Curata da Denis Curti e realizzata in collaborazione con la Robert Mapplethorpe Foundation di New York, la mostra riunisce oltre 200 fotografie e conclude il percorso espositivo già presentato a Venezia e Milano. A Roma, però, il progetto si arricchisce di contenuti inediti che permettono di leggere sotto una nuova luce il lavoro del fotografo americano.

Gli inediti italiani tra Napoli e Capri
La vera sorpresa della tappa romana è una selezione di fotografie realizzate durante i soggiorni italiani di Mapplethorpe negli anni Ottanta. Immagini poco conosciute che raccontano il rapporto dell’artista con Napoli, Capri e con il patrimonio culturale italiano.
Sono immagini raramente esposte che raccontano un Mapplethorpe lontano dallo studio e più vicino alla dimensione del viaggio.
Gli scatti nascono quando il gallerista Lucio Amelio invita il fotografo a partecipare a Terrae Motus, il celebre progetto artistico nato dopo il terremoto dell’Irpinia del 1980. Da quel viaggio emerge uno sguardo affascinato da un Paese in cui la presenza dell’arte sembra estendersi ben oltre i musei, affiorando nelle strade, nelle piazze e nella vita quotidiana.
Le immagini che hanno costruito il mito di Mapplethorpe
Accanto agli inediti trovano spazio alcune delle fotografie che hanno reso celebre il suo lavoro. In mostra compaiono i ritratti di Yoko Ono, Richard Gere, Donald Sutherland, David Byrne e Robert Rauschenberg, insieme agli autoritratti e agli scatti dedicati a Patti Smith e a Lisa Lyon, figure fondamentali nella sua vicenda artistica e personale.
Ci sono poi i celebri studi sul corpo umano, maschile e femminile, immagini che ancora oggi conservano una sorprendente forza visiva. Più che fotografie erotiche, appaiono come esercizi di equilibrio e proporzione, dove la pelle assume la consistenza del marmo e la luce diventa uno strumento di modellazione.

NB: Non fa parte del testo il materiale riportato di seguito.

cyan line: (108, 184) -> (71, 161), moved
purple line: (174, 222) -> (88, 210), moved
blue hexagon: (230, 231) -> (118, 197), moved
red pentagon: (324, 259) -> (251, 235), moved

Fiori, geometrie e perfezione
Una parte importante della mostra è dedicata alle nature morte e ai fiori, soggetti che Mapplethorpe affronta con la stessa attenzione riservata ai corpi. Orchidee, calle e tulipani vengono isolati dal contesto e trasformati in composizioni essenziali, costruite attraverso linee, volumi e contrasti luminosi. Osservandole oggi, si comprende quanto la ricerca dell’artista fosse guidata da un’idea quasi ossessiva di armonia visiva, indipendentemente dal soggetto fotografato.

Il dialogo con l’antichità
La sede scelta per la mostra non è casuale. All’interno del percorso emerge infatti il dialogo costante tra la fotografia di Mapplethorpe e la tradizione classica. Per sottolineare questo legame, alcune opere vengono messe in relazione con due sculture conservate presso i Musei Capitolini: una Statua di Afrodite e una Statua di atleta di età romana derivata da un originale greco.
È qui che cade definitivamente il luogo comune che per anni ha accompagnato il fotografo americano. Dietro la provocazione, dietro l’estetica della New York degli anni Settanta e Ottanta, emerge infatti un autore profondamente legato ai principi del classicismo. Un artista che ha cercato la perfezione della forma con la stessa intensità con cui i maestri del passato scolpivano il marmo.